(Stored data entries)
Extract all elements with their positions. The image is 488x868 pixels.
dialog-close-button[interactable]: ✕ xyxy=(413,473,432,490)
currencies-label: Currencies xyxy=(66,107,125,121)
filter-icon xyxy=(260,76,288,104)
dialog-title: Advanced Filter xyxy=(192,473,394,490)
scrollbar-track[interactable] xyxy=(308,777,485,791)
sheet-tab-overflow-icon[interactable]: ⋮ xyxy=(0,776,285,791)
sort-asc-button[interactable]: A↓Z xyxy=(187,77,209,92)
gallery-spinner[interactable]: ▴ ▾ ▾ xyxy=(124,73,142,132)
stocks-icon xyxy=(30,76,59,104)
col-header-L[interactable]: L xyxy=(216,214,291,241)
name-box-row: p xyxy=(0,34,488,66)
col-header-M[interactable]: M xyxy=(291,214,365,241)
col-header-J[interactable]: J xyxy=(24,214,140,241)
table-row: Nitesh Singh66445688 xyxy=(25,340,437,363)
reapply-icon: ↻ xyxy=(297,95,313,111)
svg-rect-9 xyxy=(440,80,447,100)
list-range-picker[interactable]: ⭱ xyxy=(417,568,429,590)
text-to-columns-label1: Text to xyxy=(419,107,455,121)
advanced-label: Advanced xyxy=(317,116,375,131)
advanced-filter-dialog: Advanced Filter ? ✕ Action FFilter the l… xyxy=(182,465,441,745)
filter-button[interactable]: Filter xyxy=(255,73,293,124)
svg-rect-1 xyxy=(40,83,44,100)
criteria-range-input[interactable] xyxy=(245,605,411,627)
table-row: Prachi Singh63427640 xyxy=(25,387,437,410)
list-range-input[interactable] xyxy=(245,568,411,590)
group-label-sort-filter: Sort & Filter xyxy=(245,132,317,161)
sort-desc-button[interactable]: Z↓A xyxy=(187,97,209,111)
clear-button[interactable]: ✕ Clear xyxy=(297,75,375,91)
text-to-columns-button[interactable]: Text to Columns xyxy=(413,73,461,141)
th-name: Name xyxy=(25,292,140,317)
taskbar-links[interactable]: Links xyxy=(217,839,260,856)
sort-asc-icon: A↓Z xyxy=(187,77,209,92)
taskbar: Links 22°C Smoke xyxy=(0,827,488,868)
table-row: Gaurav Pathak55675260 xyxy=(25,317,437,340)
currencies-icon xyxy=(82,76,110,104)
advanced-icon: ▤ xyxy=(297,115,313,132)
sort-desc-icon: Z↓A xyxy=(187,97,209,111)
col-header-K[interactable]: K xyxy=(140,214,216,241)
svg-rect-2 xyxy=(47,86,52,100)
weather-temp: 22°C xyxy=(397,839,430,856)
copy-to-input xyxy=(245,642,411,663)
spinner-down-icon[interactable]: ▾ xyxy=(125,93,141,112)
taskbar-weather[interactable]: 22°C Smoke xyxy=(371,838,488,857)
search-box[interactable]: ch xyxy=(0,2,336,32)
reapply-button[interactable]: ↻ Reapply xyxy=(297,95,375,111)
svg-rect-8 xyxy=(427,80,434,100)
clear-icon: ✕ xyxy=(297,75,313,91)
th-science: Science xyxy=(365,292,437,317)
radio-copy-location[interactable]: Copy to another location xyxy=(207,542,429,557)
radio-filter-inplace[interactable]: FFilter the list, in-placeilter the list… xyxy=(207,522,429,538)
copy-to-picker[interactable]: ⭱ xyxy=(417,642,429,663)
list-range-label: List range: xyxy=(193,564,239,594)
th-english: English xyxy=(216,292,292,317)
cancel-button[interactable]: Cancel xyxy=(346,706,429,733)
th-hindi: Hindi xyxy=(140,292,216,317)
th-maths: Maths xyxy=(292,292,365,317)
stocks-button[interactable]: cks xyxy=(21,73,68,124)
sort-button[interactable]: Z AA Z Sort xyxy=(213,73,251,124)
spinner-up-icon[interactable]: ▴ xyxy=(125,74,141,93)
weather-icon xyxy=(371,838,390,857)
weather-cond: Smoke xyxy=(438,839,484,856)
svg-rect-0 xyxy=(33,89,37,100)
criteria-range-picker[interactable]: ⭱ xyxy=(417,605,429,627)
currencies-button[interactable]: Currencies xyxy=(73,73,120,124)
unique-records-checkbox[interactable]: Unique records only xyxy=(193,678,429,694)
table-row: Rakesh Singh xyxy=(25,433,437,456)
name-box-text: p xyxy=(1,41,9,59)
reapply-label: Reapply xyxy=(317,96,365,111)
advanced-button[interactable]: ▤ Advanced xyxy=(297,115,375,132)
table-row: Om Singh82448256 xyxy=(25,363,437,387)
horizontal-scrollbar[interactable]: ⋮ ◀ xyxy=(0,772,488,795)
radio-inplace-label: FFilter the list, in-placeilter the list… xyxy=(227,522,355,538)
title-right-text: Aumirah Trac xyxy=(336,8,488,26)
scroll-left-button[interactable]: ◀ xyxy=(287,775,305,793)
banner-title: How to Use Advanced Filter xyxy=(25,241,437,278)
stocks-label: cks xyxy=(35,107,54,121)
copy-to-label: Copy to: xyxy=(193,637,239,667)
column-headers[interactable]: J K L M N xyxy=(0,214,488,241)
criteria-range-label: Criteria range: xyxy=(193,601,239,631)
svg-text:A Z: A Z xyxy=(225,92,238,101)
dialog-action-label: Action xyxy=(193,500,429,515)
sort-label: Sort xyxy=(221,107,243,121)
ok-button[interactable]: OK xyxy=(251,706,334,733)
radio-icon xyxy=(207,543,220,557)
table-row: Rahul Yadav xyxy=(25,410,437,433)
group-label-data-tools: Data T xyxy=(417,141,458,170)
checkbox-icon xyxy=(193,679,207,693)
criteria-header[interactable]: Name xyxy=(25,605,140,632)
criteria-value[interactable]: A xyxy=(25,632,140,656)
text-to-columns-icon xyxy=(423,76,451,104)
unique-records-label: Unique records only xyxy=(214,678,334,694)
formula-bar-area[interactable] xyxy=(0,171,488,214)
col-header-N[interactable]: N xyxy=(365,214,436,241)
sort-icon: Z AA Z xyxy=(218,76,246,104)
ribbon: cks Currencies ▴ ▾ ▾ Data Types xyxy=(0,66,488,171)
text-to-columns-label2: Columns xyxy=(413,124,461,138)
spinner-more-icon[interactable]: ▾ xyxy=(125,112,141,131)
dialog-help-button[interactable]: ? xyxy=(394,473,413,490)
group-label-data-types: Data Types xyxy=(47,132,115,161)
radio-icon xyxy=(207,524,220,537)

Work to complete: Every record listed above should be reproduced exactly.

Solution to this task:
Extract all elements with their positions. The image is 488x868 pixels.
dialog-close-button[interactable]: ✕ xyxy=(413,473,432,490)
currencies-label: Currencies xyxy=(66,107,125,121)
filter-icon xyxy=(260,76,288,104)
dialog-title: Advanced Filter xyxy=(192,473,394,490)
scrollbar-track[interactable] xyxy=(308,777,485,791)
sheet-tab-overflow-icon[interactable]: ⋮ xyxy=(0,776,285,791)
sort-asc-button[interactable]: A↓Z xyxy=(187,77,209,92)
gallery-spinner[interactable]: ▴ ▾ ▾ xyxy=(124,73,142,132)
stocks-icon xyxy=(30,76,59,104)
col-header-L[interactable]: L xyxy=(216,214,291,241)
name-box-row: p xyxy=(0,34,488,66)
col-header-M[interactable]: M xyxy=(291,214,365,241)
col-header-J[interactable]: J xyxy=(24,214,140,241)
table-row: Nitesh Singh66445688 xyxy=(25,340,437,363)
reapply-icon: ↻ xyxy=(297,95,313,111)
svg-rect-9 xyxy=(440,80,447,100)
list-range-picker[interactable]: ⭱ xyxy=(417,568,429,590)
text-to-columns-label1: Text to xyxy=(419,107,455,121)
advanced-label: Advanced xyxy=(317,116,375,131)
advanced-filter-dialog: Advanced Filter ? ✕ Action FFilter the l… xyxy=(182,465,441,745)
filter-button[interactable]: Filter xyxy=(255,73,293,124)
svg-rect-1 xyxy=(40,83,44,100)
criteria-range-input[interactable] xyxy=(245,605,411,627)
table-row: Prachi Singh63427640 xyxy=(25,387,437,410)
list-range-input[interactable] xyxy=(245,568,411,590)
group-label-sort-filter: Sort & Filter xyxy=(245,132,317,161)
sort-desc-button[interactable]: Z↓A xyxy=(187,97,209,111)
clear-button[interactable]: ✕ Clear xyxy=(297,75,375,91)
text-to-columns-button[interactable]: Text to Columns xyxy=(413,73,461,141)
th-name: Name xyxy=(25,292,140,317)
taskbar-links[interactable]: Links xyxy=(217,839,260,856)
sort-asc-icon: A↓Z xyxy=(187,77,209,92)
taskbar: Links 22°C Smoke xyxy=(0,827,488,868)
table-row: Gaurav Pathak55675260 xyxy=(25,317,437,340)
currencies-icon xyxy=(82,76,110,104)
advanced-icon: ▤ xyxy=(297,115,313,132)
sort-desc-icon: Z↓A xyxy=(187,97,209,111)
col-header-K[interactable]: K xyxy=(140,214,216,241)
svg-rect-2 xyxy=(47,86,52,100)
weather-temp: 22°C xyxy=(397,839,430,856)
copy-to-input xyxy=(245,642,411,663)
spinner-down-icon[interactable]: ▾ xyxy=(125,93,141,112)
taskbar-weather[interactable]: 22°C Smoke xyxy=(371,838,488,857)
search-box[interactable]: ch xyxy=(0,2,336,32)
reapply-button[interactable]: ↻ Reapply xyxy=(297,95,375,111)
svg-rect-8 xyxy=(427,80,434,100)
clear-icon: ✕ xyxy=(297,75,313,91)
th-science: Science xyxy=(365,292,437,317)
radio-copy-location[interactable]: Copy to another location xyxy=(207,542,429,557)
radio-filter-inplace[interactable]: FFilter the list, in-placeilter the list… xyxy=(207,522,429,538)
copy-to-picker[interactable]: ⭱ xyxy=(417,642,429,663)
list-range-label: List range: xyxy=(193,564,239,594)
th-english: English xyxy=(216,292,292,317)
cancel-button[interactable]: Cancel xyxy=(346,706,429,733)
th-hindi: Hindi xyxy=(140,292,216,317)
th-maths: Maths xyxy=(292,292,365,317)
stocks-button[interactable]: cks xyxy=(21,73,68,124)
sort-button[interactable]: Z AA Z Sort xyxy=(213,73,251,124)
spinner-up-icon[interactable]: ▴ xyxy=(125,74,141,93)
weather-icon xyxy=(371,838,390,857)
weather-cond: Smoke xyxy=(438,839,484,856)
svg-rect-0 xyxy=(33,89,37,100)
criteria-range-picker[interactable]: ⭱ xyxy=(417,605,429,627)
currencies-button[interactable]: Currencies xyxy=(73,73,120,124)
unique-records-checkbox[interactable]: Unique records only xyxy=(193,678,429,694)
table-row: Rakesh Singh xyxy=(25,433,437,456)
name-box-text: p xyxy=(1,41,9,59)
reapply-label: Reapply xyxy=(317,96,365,111)
advanced-button[interactable]: ▤ Advanced xyxy=(297,115,375,132)
table-row: Om Singh82448256 xyxy=(25,363,437,387)
horizontal-scrollbar[interactable]: ⋮ ◀ xyxy=(0,772,488,795)
radio-inplace-label: FFilter the list, in-placeilter the list… xyxy=(227,522,355,538)
title-right-text: Aumirah Trac xyxy=(336,8,488,26)
scroll-left-button[interactable]: ◀ xyxy=(287,775,305,793)
banner-title: How to Use Advanced Filter xyxy=(25,241,437,278)
stocks-label: cks xyxy=(35,107,54,121)
copy-to-label: Copy to: xyxy=(193,637,239,667)
column-headers[interactable]: J K L M N xyxy=(0,214,488,241)
criteria-range-label: Criteria range: xyxy=(193,601,239,631)
svg-text:A Z: A Z xyxy=(225,92,238,101)
dialog-action-label: Action xyxy=(193,500,429,515)
sort-label: Sort xyxy=(221,107,243,121)
ok-button[interactable]: OK xyxy=(251,706,334,733)
radio-icon xyxy=(207,543,220,557)
table-row: Rahul Yadav xyxy=(25,410,437,433)
group-label-data-tools: Data T xyxy=(417,141,458,170)
checkbox-icon xyxy=(193,679,207,693)
criteria-header[interactable]: Name xyxy=(25,605,140,632)
criteria-value[interactable]: A xyxy=(25,632,140,656)
text-to-columns-icon xyxy=(423,76,451,104)
unique-records-label: Unique records only xyxy=(214,678,334,694)
formula-bar-area[interactable] xyxy=(0,171,488,214)
col-header-N[interactable]: N xyxy=(365,214,436,241)
sort-icon: Z AA Z xyxy=(218,76,246,104)
ribbon: cks Currencies ▴ ▾ ▾ Data Types xyxy=(0,66,488,171)
text-to-columns-label2: Columns xyxy=(413,124,461,138)
spinner-more-icon[interactable]: ▾ xyxy=(125,112,141,131)
dialog-help-button[interactable]: ? xyxy=(394,473,413,490)
group-label-data-types: Data Types xyxy=(47,132,115,161)
radio-icon xyxy=(207,524,220,537)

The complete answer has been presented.